EXERCISE:
Among the entries below, please show each line that carries the word "info".

(Document structure recognition data)
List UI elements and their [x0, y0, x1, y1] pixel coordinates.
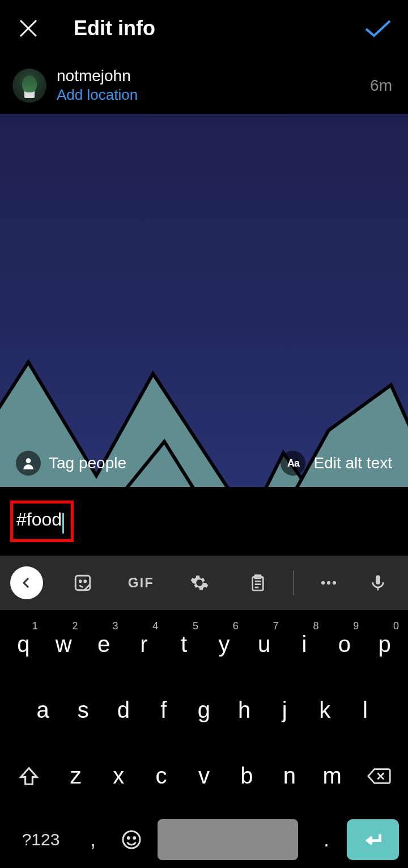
svg-rect-17	[376, 575, 380, 584]
key-v[interactable]: v	[182, 750, 225, 803]
key-t[interactable]: t5	[164, 618, 204, 671]
enter-icon	[362, 829, 384, 850]
more-button[interactable]	[300, 556, 358, 610]
svg-point-22	[128, 837, 129, 839]
svg-rect-6	[75, 575, 90, 590]
edit-alt-text-button[interactable]: Aa Edit alt text	[280, 451, 392, 476]
key-l[interactable]: l	[345, 684, 385, 737]
key-sup: 5	[193, 620, 198, 632]
key-sup: 0	[393, 620, 399, 632]
key-x[interactable]: x	[97, 750, 139, 803]
key-sup: 7	[273, 620, 279, 632]
svg-point-5	[26, 458, 31, 463]
toolbar-collapse-button[interactable]	[10, 566, 43, 599]
edit-alt-text-label: Edit alt text	[313, 454, 392, 472]
key-sup: 2	[73, 620, 78, 632]
comma-key[interactable]: ,	[73, 815, 113, 864]
key-q[interactable]: q1	[3, 618, 44, 671]
svg-point-15	[327, 581, 330, 585]
key-e[interactable]: e3	[84, 618, 124, 671]
sticker-icon	[73, 573, 92, 592]
key-w[interactable]: w2	[44, 618, 84, 671]
gear-icon	[190, 573, 209, 592]
username[interactable]: notmejohn	[57, 67, 370, 85]
key-h[interactable]: h	[224, 684, 265, 737]
keyboard-toolbar: GIF	[0, 556, 408, 610]
header: Edit info	[0, 0, 408, 57]
key-j[interactable]: j	[265, 684, 305, 737]
key-s[interactable]: s	[63, 684, 103, 737]
key-g[interactable]: g	[184, 684, 224, 737]
timestamp: 6m	[370, 77, 396, 95]
backspace-key[interactable]	[354, 750, 405, 803]
key-c[interactable]: c	[140, 750, 182, 803]
key-z[interactable]: z	[54, 750, 97, 803]
tag-people-button[interactable]: Tag people	[16, 451, 126, 476]
key-sup: 8	[313, 620, 318, 632]
space-key[interactable]	[158, 819, 298, 860]
keyboard-row-3: zxcvbnm	[3, 750, 405, 803]
emoji-key[interactable]	[113, 815, 150, 864]
keyboard-row-4: ?123 , .	[3, 815, 405, 864]
chevron-left-icon	[20, 576, 33, 590]
enter-key[interactable]	[347, 819, 399, 860]
post-image[interactable]: Tag people Aa Edit alt text	[0, 114, 408, 487]
key-d[interactable]: d	[103, 684, 143, 737]
confirm-button[interactable]	[364, 14, 392, 43]
keyboard-row-3-letters: zxcvbnm	[54, 750, 354, 803]
image-overlay-row: Tag people Aa Edit alt text	[0, 451, 408, 476]
clipboard-button[interactable]	[229, 556, 287, 610]
settings-button[interactable]	[170, 556, 228, 610]
key-k[interactable]: k	[305, 684, 345, 737]
keyboard-row-2: asdfghjkl	[3, 684, 405, 737]
period-key[interactable]: .	[306, 815, 347, 864]
caption-area: #food	[0, 487, 408, 556]
tag-people-label: Tag people	[49, 454, 126, 472]
page-title: Edit info	[74, 16, 364, 40]
key-u[interactable]: u7	[244, 618, 284, 671]
user-row: notmejohn Add location 6m	[0, 57, 408, 114]
mic-icon	[369, 574, 387, 592]
caption-input[interactable]: #food	[16, 509, 62, 530]
emoji-icon	[121, 829, 142, 850]
svg-point-7	[79, 581, 81, 582]
key-i[interactable]: i8	[284, 618, 325, 671]
svg-point-23	[134, 837, 135, 839]
close-button[interactable]	[16, 16, 41, 41]
gif-label: GIF	[128, 575, 154, 591]
person-icon	[16, 451, 41, 476]
key-sup: 4	[152, 620, 158, 632]
clipboard-icon	[249, 574, 267, 592]
shift-icon	[18, 765, 40, 787]
avatar[interactable]	[12, 69, 46, 103]
key-y[interactable]: y6	[204, 618, 244, 671]
keyboard-row-1: q1w2e3r4t5y6u7i8o9p0	[3, 618, 405, 671]
symbols-key[interactable]: ?123	[9, 815, 73, 864]
key-f[interactable]: f	[143, 684, 184, 737]
svg-point-14	[321, 581, 325, 585]
toolbar-separator	[293, 570, 294, 595]
voice-button[interactable]	[358, 556, 398, 610]
key-sup: 1	[32, 620, 38, 632]
key-r[interactable]: r4	[124, 618, 164, 671]
key-a[interactable]: a	[23, 684, 63, 737]
sticker-button[interactable]	[53, 556, 112, 610]
text-icon: Aa	[280, 451, 305, 476]
key-sup: 6	[233, 620, 239, 632]
backspace-icon	[367, 767, 392, 786]
key-sup: 9	[353, 620, 359, 632]
svg-point-8	[84, 581, 86, 582]
svg-point-16	[333, 581, 336, 585]
gif-button[interactable]: GIF	[112, 556, 170, 610]
key-m[interactable]: m	[311, 750, 354, 803]
keyboard: q1w2e3r4t5y6u7i8o9p0 asdfghjkl zxcvbnm ?…	[0, 610, 408, 868]
text-cursor	[62, 513, 64, 533]
shift-key[interactable]	[3, 750, 54, 803]
close-icon	[17, 17, 40, 40]
key-n[interactable]: n	[268, 750, 311, 803]
check-icon	[364, 18, 392, 39]
key-o[interactable]: o9	[324, 618, 364, 671]
add-location-link[interactable]: Add location	[57, 86, 370, 104]
key-p[interactable]: p0	[364, 618, 405, 671]
key-b[interactable]: b	[226, 750, 268, 803]
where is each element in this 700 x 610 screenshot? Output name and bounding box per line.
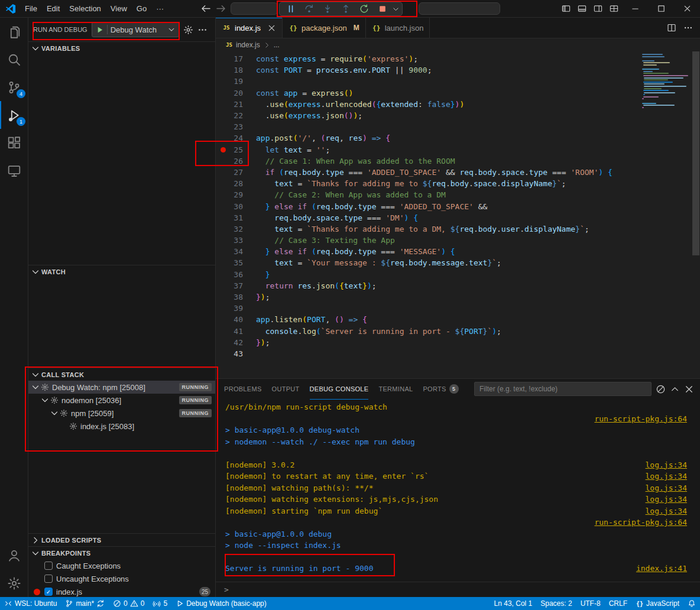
debug-console-input[interactable]: > — [216, 582, 700, 597]
console-filter-input[interactable] — [474, 382, 652, 396]
status-cursor-position[interactable]: Ln 43, Col 1 — [490, 597, 537, 610]
start-debugging-icon[interactable] — [95, 25, 104, 34]
code-editor[interactable]: 17const express = require('express');18c… — [216, 51, 700, 378]
clear-console-icon[interactable] — [656, 384, 666, 394]
panel-tab-output[interactable]: OUTPUT — [272, 379, 300, 400]
menu-view[interactable]: View — [106, 0, 132, 17]
editor-scrollbar[interactable] — [692, 51, 700, 378]
stop-dropdown-icon[interactable] — [392, 5, 400, 13]
console-source-link[interactable]: index.js:41 — [624, 563, 687, 575]
line-number[interactable]: 36 — [228, 270, 243, 279]
toggle-primary-sidebar-button[interactable] — [558, 0, 574, 17]
pause-button[interactable] — [282, 2, 300, 15]
line-number[interactable]: 17 — [228, 54, 243, 63]
scrollbar-thumb[interactable] — [692, 51, 699, 255]
status-forwarded-ports[interactable]: 5 — [148, 597, 171, 610]
line-number[interactable]: 34 — [228, 247, 243, 256]
tab-package.json[interactable]: {}package.jsonM — [283, 18, 366, 38]
menu-file[interactable]: File — [20, 0, 42, 17]
panel-tab-debug-console[interactable]: DEBUG CONSOLE — [310, 379, 369, 400]
close-tab-icon[interactable] — [267, 24, 276, 33]
line-number[interactable]: 42 — [228, 338, 243, 347]
panel-tab-problems[interactable]: PROBLEMS — [224, 379, 262, 400]
console-source-link[interactable]: log.js:34 — [634, 459, 687, 471]
close-panel-icon[interactable] — [684, 384, 694, 394]
status-language-mode[interactable]: {}JavaScript — [631, 597, 683, 610]
console-source-link[interactable]: log.js:34 — [634, 482, 687, 494]
line-number[interactable]: 29 — [228, 190, 243, 199]
callstack-row[interactable]: Debug Watch: npm [25008]RUNNING — [28, 381, 215, 394]
code-text[interactable]: // Case 2: When App was added to a DM — [256, 190, 446, 199]
chevron-down-icon[interactable] — [50, 408, 59, 418]
activity-extensions[interactable] — [0, 129, 28, 157]
code-text[interactable]: if (req.body.type === 'ADDED_TO_SPACE' &… — [256, 168, 612, 177]
line-number[interactable]: 41 — [228, 327, 243, 336]
code-text[interactable]: app.listen(PORT, () => { — [256, 315, 367, 324]
code-text[interactable]: }); — [256, 338, 270, 347]
section-loaded-scripts[interactable]: LOADED SCRIPTS — [28, 533, 215, 546]
status-eol[interactable]: CRLF — [605, 597, 631, 610]
line-number[interactable]: 35 — [228, 258, 243, 267]
status-remote-indicator[interactable]: WSL: Ubuntu — [0, 597, 61, 610]
code-text[interactable]: const express = require('express'); — [256, 54, 418, 63]
maximize-button[interactable] — [648, 0, 674, 17]
more-actions-icon[interactable] — [683, 23, 693, 33]
line-number[interactable]: 30 — [228, 202, 243, 211]
status-debug-session[interactable]: Debug Watch (basic-app) — [171, 597, 271, 610]
back-icon[interactable] — [200, 3, 212, 14]
command-center-right[interactable] — [419, 2, 500, 15]
chevron-down-icon[interactable] — [40, 395, 50, 405]
console-source-link[interactable]: run-script-pkg.js:64 — [582, 413, 687, 425]
breakpoint-row[interactable]: ✓index.js25 — [28, 585, 215, 598]
menu-go[interactable]: Go — [132, 0, 151, 17]
line-number[interactable]: 24 — [228, 134, 243, 142]
line-number[interactable]: 22 — [228, 111, 243, 120]
code-text[interactable]: app.post('/', (req, res) => { — [256, 134, 390, 142]
activity-accounts[interactable] — [0, 541, 28, 569]
checkbox[interactable] — [44, 562, 53, 570]
code-text[interactable]: } else if (req.body.type === 'MESSAGE') … — [256, 247, 455, 256]
code-text[interactable]: const app = express() — [256, 89, 353, 98]
step-over-button[interactable] — [300, 2, 318, 15]
line-number[interactable]: 39 — [228, 304, 243, 313]
customize-layout-button[interactable] — [606, 0, 622, 17]
status-git-branch[interactable]: main* — [61, 597, 109, 610]
section-variables[interactable]: VARIABLES — [28, 41, 215, 54]
configure-gear-icon[interactable] — [183, 25, 193, 35]
code-text[interactable]: console.log(`Server is running in port -… — [256, 327, 501, 336]
callstack-row[interactable]: npm [25059]RUNNING — [28, 407, 215, 420]
checkbox[interactable] — [44, 575, 53, 583]
code-text[interactable]: text = `Your message : ${req.body.messag… — [256, 258, 501, 267]
close-window-button[interactable] — [674, 0, 700, 17]
code-text[interactable]: .use(express.json()); — [256, 111, 362, 120]
chevron-down-icon[interactable] — [31, 382, 40, 392]
panel-tab-ports[interactable]: PORTS5 — [423, 379, 458, 400]
checkbox[interactable]: ✓ — [44, 588, 53, 596]
minimize-button[interactable] — [622, 0, 648, 17]
breakpoint-row[interactable]: Uncaught Exceptions — [28, 572, 215, 585]
code-text[interactable]: let text = ''; — [256, 145, 330, 154]
breadcrumb-item[interactable]: index.js — [236, 41, 260, 49]
activity-search[interactable] — [0, 46, 28, 73]
breadcrumb-more[interactable]: ... — [274, 41, 280, 49]
debug-config-picker[interactable]: Debug Watch — [92, 22, 179, 37]
line-number[interactable]: 40 — [228, 315, 243, 324]
code-text[interactable]: req.body.space.type === 'DM') { — [256, 213, 418, 222]
line-number[interactable]: 21 — [228, 100, 243, 109]
console-source-link[interactable]: log.js:34 — [634, 471, 687, 482]
line-number[interactable]: 20 — [228, 89, 243, 98]
breakpoint-row[interactable]: Caught Exceptions — [28, 559, 215, 572]
step-out-button[interactable] — [337, 2, 355, 15]
tab-launch.json[interactable]: {}launch.json — [366, 18, 430, 38]
line-number[interactable]: 27 — [228, 168, 243, 177]
section-call-stack[interactable]: CALL STACK — [28, 368, 215, 381]
line-number[interactable]: 38 — [228, 293, 243, 301]
line-number[interactable]: 28 — [228, 179, 243, 188]
code-text[interactable]: } else if (req.body.type === 'ADDED_TO_S… — [256, 202, 487, 211]
console-source-link[interactable]: log.js:34 — [634, 505, 687, 517]
line-number[interactable]: 25 — [228, 145, 243, 154]
toggle-secondary-sidebar-button[interactable] — [590, 0, 606, 17]
status-encoding[interactable]: UTF-8 — [576, 597, 605, 610]
restart-button[interactable] — [355, 2, 373, 15]
activity-source-control[interactable]: 4 — [0, 73, 28, 101]
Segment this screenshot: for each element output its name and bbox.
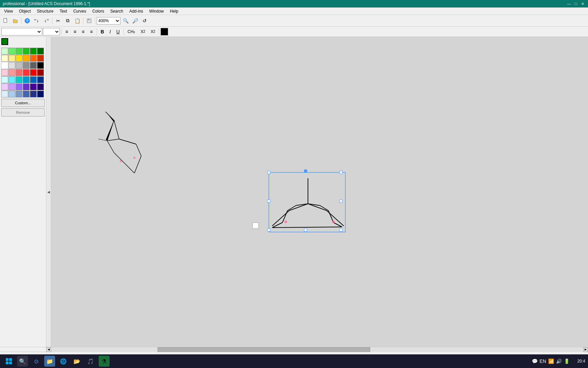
color-swatch[interactable] (1, 48, 8, 55)
cut-button[interactable]: ✂ (54, 16, 63, 25)
color-swatch[interactable] (37, 55, 44, 62)
tray-notification[interactable]: 💬 (532, 358, 538, 364)
start-button[interactable] (3, 355, 15, 367)
menu-addins[interactable]: Add-ins (127, 8, 146, 14)
custom-color-button[interactable]: Custom... (1, 99, 45, 107)
align-justify-button[interactable]: ≡ (88, 28, 95, 36)
zoom-in-button[interactable]: 🔍 (121, 16, 130, 25)
scroll-left-button[interactable]: ◀ (46, 347, 51, 352)
superscript-button[interactable]: X2 (148, 28, 158, 36)
align-left-button[interactable]: ≡ (63, 28, 70, 36)
color-swatch[interactable] (16, 76, 22, 83)
color-swatch[interactable] (37, 48, 44, 55)
help-button[interactable]: ? (23, 16, 32, 25)
size-select[interactable] (43, 28, 60, 35)
color-swatch[interactable] (9, 55, 15, 62)
tray-network[interactable]: 📶 (548, 358, 554, 364)
taskbar-files2[interactable]: 📂 (71, 356, 82, 367)
align-right-button[interactable]: ≡ (79, 28, 87, 36)
color-swatch[interactable] (1, 62, 8, 69)
color-swatch[interactable] (16, 83, 22, 90)
color-swatch[interactable] (30, 62, 37, 69)
color-swatch[interactable] (23, 62, 30, 69)
zoom-out-button[interactable]: 🔎 (131, 16, 140, 25)
color-swatch[interactable] (9, 76, 15, 83)
color-swatch[interactable] (23, 76, 30, 83)
scroll-track[interactable] (51, 347, 583, 352)
taskbar-browser[interactable]: 🌐 (58, 356, 69, 367)
menu-text[interactable]: Text (57, 8, 70, 14)
new-button[interactable] (1, 16, 10, 25)
color-swatch[interactable] (30, 69, 37, 76)
molecule-2[interactable] (267, 170, 345, 232)
font-select[interactable] (1, 28, 42, 35)
tray-volume[interactable]: 🔊 (556, 358, 562, 364)
subscript-button[interactable]: X2 (138, 28, 148, 36)
color-swatch[interactable] (23, 48, 30, 55)
collapse-panel-button[interactable]: ◀ (46, 37, 51, 347)
scroll-right-button[interactable]: ▶ (583, 347, 588, 352)
color-swatch[interactable] (23, 91, 30, 97)
taskbar-cortana[interactable]: ⊙ (31, 356, 42, 367)
copy-button[interactable]: ⧉ (63, 16, 72, 25)
redo-button[interactable] (42, 16, 51, 25)
color-swatch[interactable] (30, 48, 37, 55)
color-swatch[interactable] (23, 69, 30, 76)
color-indicator[interactable] (161, 28, 168, 35)
color-swatch[interactable] (1, 76, 8, 83)
drawing-surface[interactable] (51, 37, 588, 347)
color-swatch[interactable] (9, 91, 15, 97)
color-swatch[interactable] (1, 69, 8, 76)
save-button[interactable] (85, 16, 94, 25)
color-swatch[interactable] (9, 83, 15, 90)
color-swatch[interactable] (16, 91, 22, 97)
taskbar-music[interactable]: 🎵 (85, 356, 96, 367)
chem-button[interactable]: CH₂ (125, 28, 137, 36)
menu-structure[interactable]: Structure (34, 8, 56, 14)
taskbar-files[interactable]: 📁 (44, 356, 55, 367)
canvas-area[interactable] (51, 37, 588, 347)
menu-colors[interactable]: Colors (89, 8, 107, 14)
open-button[interactable] (11, 16, 20, 25)
color-swatch[interactable] (30, 55, 37, 62)
active-color[interactable] (1, 38, 8, 45)
color-swatch[interactable] (9, 48, 15, 55)
scroll-thumb[interactable] (158, 347, 371, 352)
minimize-button[interactable]: — (566, 1, 572, 6)
color-swatch[interactable] (1, 83, 8, 90)
color-swatch[interactable] (30, 76, 37, 83)
color-swatch[interactable] (37, 83, 44, 90)
color-swatch[interactable] (9, 69, 15, 76)
color-swatch[interactable] (1, 91, 8, 97)
italic-button[interactable]: I (107, 28, 113, 36)
menu-curves[interactable]: Curves (70, 8, 89, 14)
color-swatch[interactable] (1, 55, 8, 62)
color-swatch[interactable] (30, 83, 37, 90)
color-swatch[interactable] (37, 62, 44, 69)
color-swatch[interactable] (30, 91, 37, 97)
tray-keyboard[interactable]: EN (540, 358, 546, 364)
color-swatch[interactable] (23, 83, 30, 90)
underline-button[interactable]: U (114, 28, 122, 36)
undo-button[interactable] (32, 16, 41, 25)
color-swatch[interactable] (37, 69, 44, 76)
menu-search[interactable]: Search (108, 8, 126, 14)
menu-help[interactable]: Help (167, 8, 181, 14)
color-swatch[interactable] (16, 62, 22, 69)
align-center-button[interactable]: ≡ (71, 28, 79, 36)
color-swatch[interactable] (23, 55, 30, 62)
color-swatch[interactable] (16, 69, 22, 76)
maximize-button[interactable]: □ (573, 1, 578, 6)
taskbar-search[interactable]: 🔍 (17, 356, 28, 367)
close-button[interactable]: ✕ (580, 1, 585, 6)
color-swatch[interactable] (37, 76, 44, 83)
color-swatch[interactable] (16, 55, 22, 62)
color-swatch[interactable] (9, 62, 15, 69)
color-swatch[interactable] (16, 48, 22, 55)
tray-power[interactable]: 🔋 (564, 358, 570, 364)
menu-window[interactable]: Window (147, 8, 167, 14)
bold-button[interactable]: B (98, 28, 107, 36)
refresh-button[interactable]: ↺ (140, 16, 149, 25)
zoom-select[interactable]: 25% 50% 100% 200% 400% 800% (97, 17, 120, 25)
paste-button[interactable]: 📋 (73, 16, 82, 25)
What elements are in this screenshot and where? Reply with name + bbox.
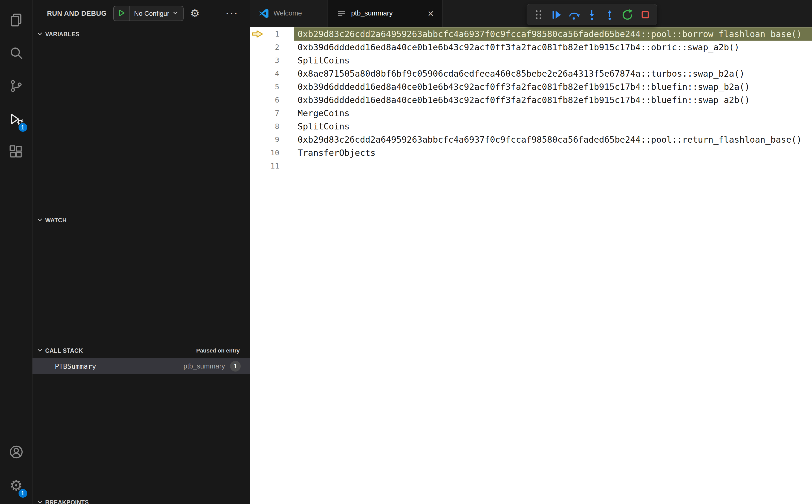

RESPONSE TO THE TASK:
header: Edit info	[0, 0, 408, 57]
page-title: Edit info	[74, 16, 364, 40]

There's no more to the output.